L’empathie est la reconnaissance et la compréhension des sentiments et des émotions d’un autre individu ainsi que, dans un sens plus général, de ses états non-émotionnels, comme ses croyances. « Je ne suis pas à ta place, je t’entends, je te ressens dans ce que tu vis et exprimes ». La compassion est d’apres Le Larousse « un sentiment de pitié qui nous rend sensible aux malheurs d’autrui ». La compersion vous connaissez? Ne cherchez pas la racine dans compères quoique ! Com avec en latin .On aurait pu écrire paire ou parse . Être compère, comparse , être dans cette complicité et donner à l’autre cette joie d’être heureux pour tout ce qui lui arrive de positif, de petit bonheur de vie , s’en réjouir et s’en nourrir .

Voilà les définitions proposées pour ce terme.

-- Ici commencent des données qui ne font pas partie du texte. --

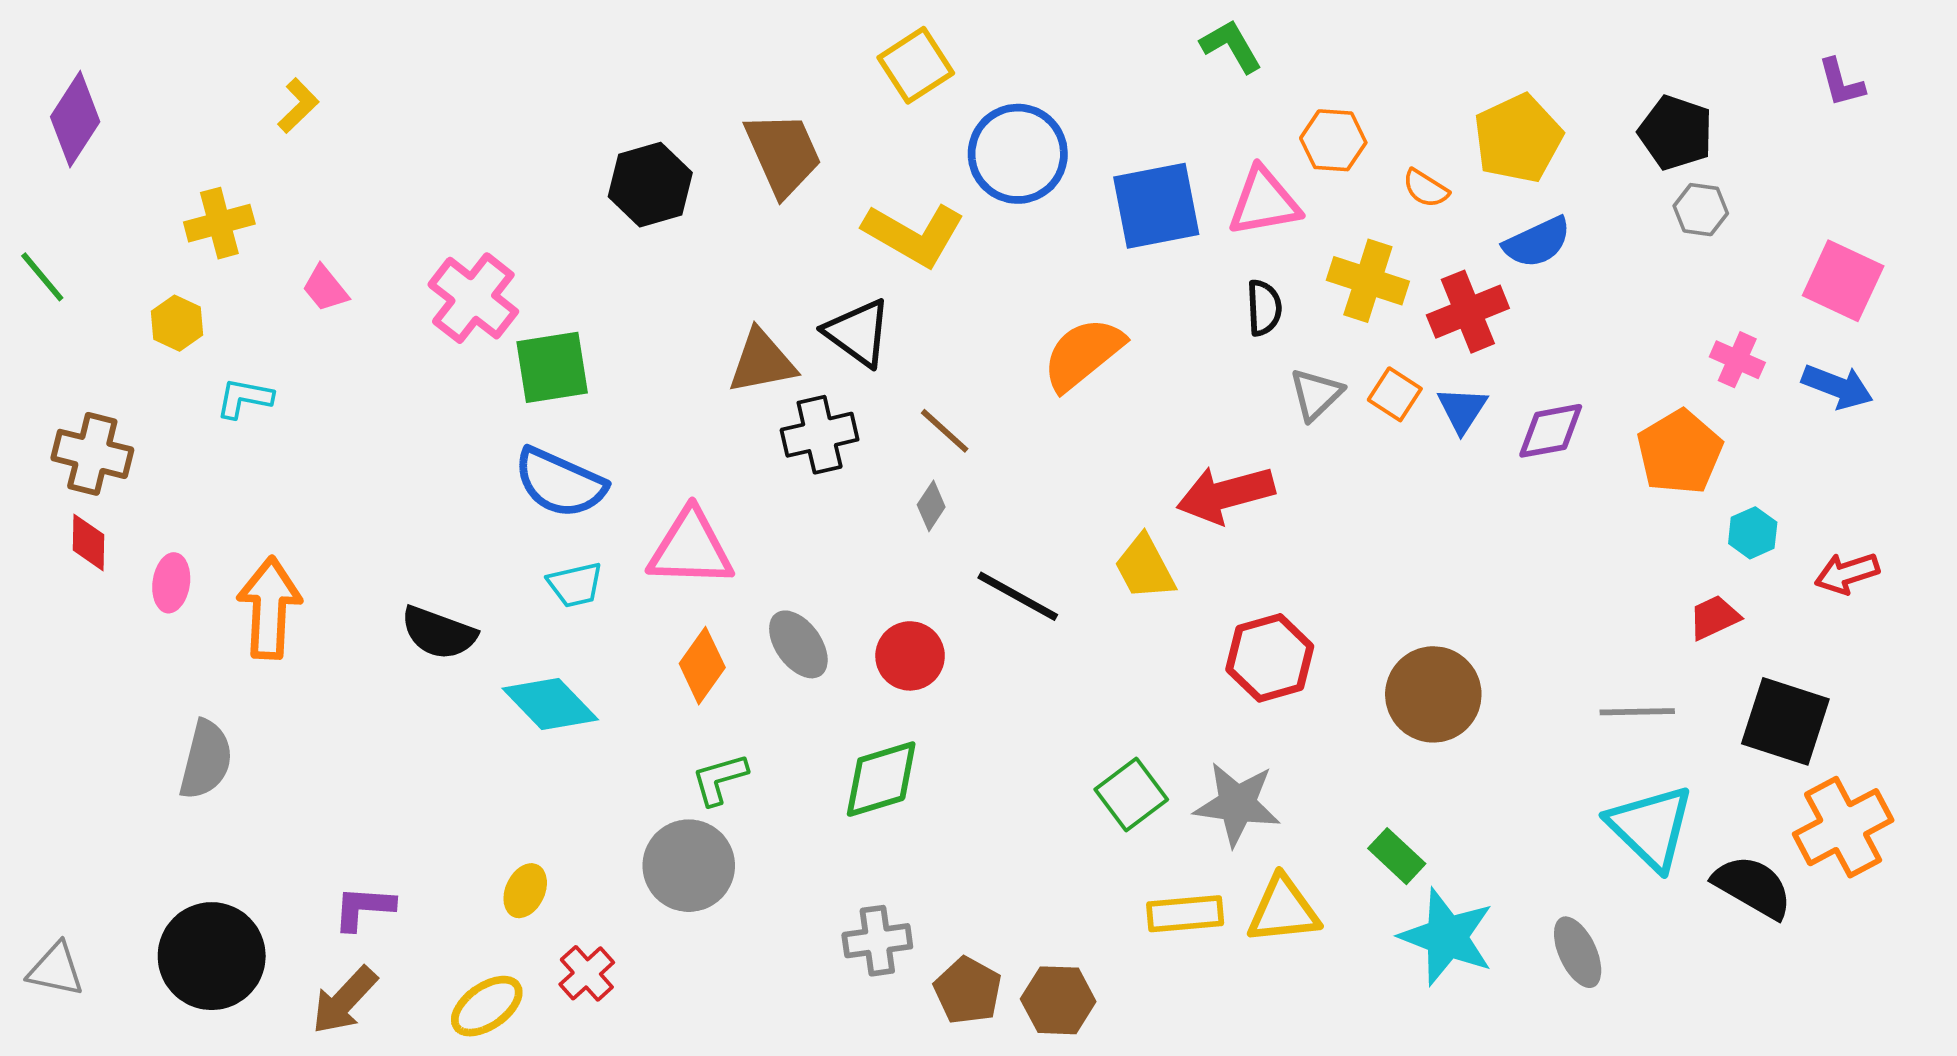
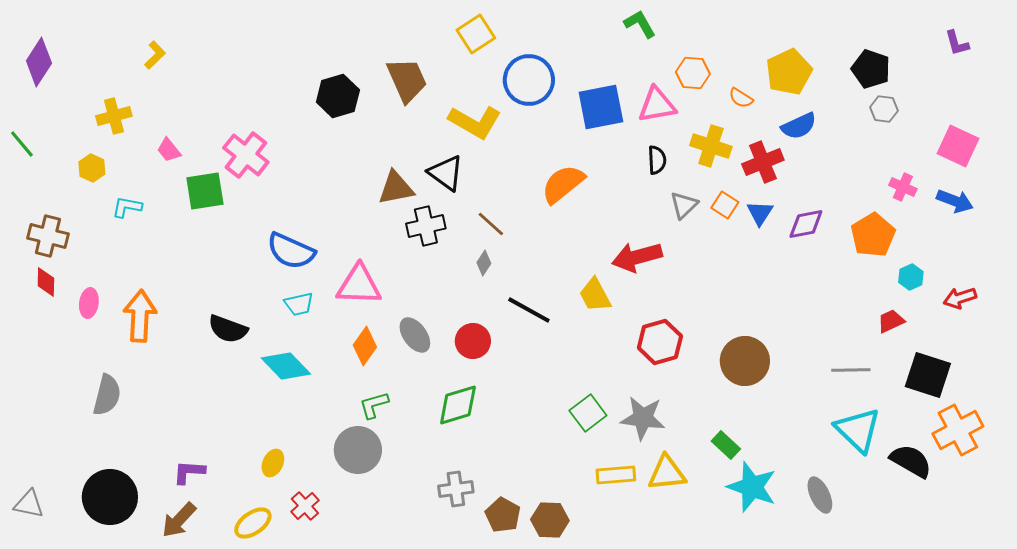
green square: (552, 367) -> (205, 191), moved

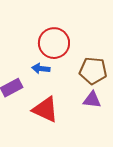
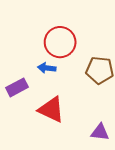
purple triangle: (92, 100) -> (100, 132), moved

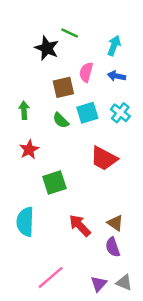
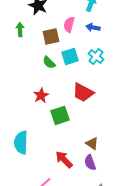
green arrow: (24, 110) -> (20, 29), moved
red star: (29, 149) -> (41, 95), moved
green square: (54, 182) -> (60, 115), moved
red arrow: (80, 226) -> (64, 159), moved

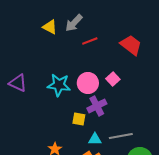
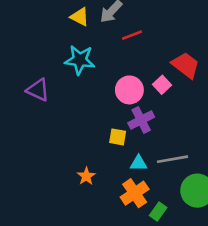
red trapezoid: (131, 45) -> (186, 65), moved
cyan star: (59, 85) -> (80, 60), moved

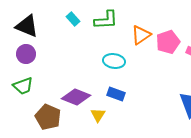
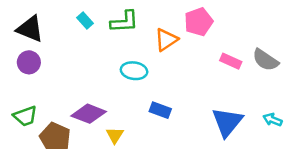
pink pentagon: (168, 42) -> (199, 22), moved
green trapezoid: (23, 86) -> (25, 116), moved
blue rectangle: (116, 94) -> (160, 110), moved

Merci wiki!

  1. Sentiment ressenti lorsqu’une autre personne manifeste de la joie ou ressent du plaisir.
  • La compersion signifie prendre plaisir au plaisir de votre partenaire, quelle qu’en soit la source. — (Mark A. Michaels, Patricia Johnson, Partenaires dans la Passion, François Doucet, 2015)
  1. Bonheur ressenti lorsqu’un être aimé aime quelqu’un d’autre, par opposition à la jalousie.

Dans un podcast de louiemedia.com/emotion du 1er Avril 2019, Cyrielle Bedu et ses invités abordent cette question / Peut-on apprendre à être heureux du bonheur de l’autre? : La Compersion

Le terme de compersion serait né dans les années 70, au sein d’une communauté utopique de Californie Kerista, lors d’une séance de spiritisme. Tom Reichert, un ancien membre décrit un épisode d’une de ces séances et l’utilisation d’une planche alphabétique où aurait été épelé ce mot pour définir cette émotion libre, légère et révolutionnaire de bonheur de partage et de partage de bonheur entre les adeptes. Repris et diffusé dans le milieu des « polyamour » et « amours plurielles ».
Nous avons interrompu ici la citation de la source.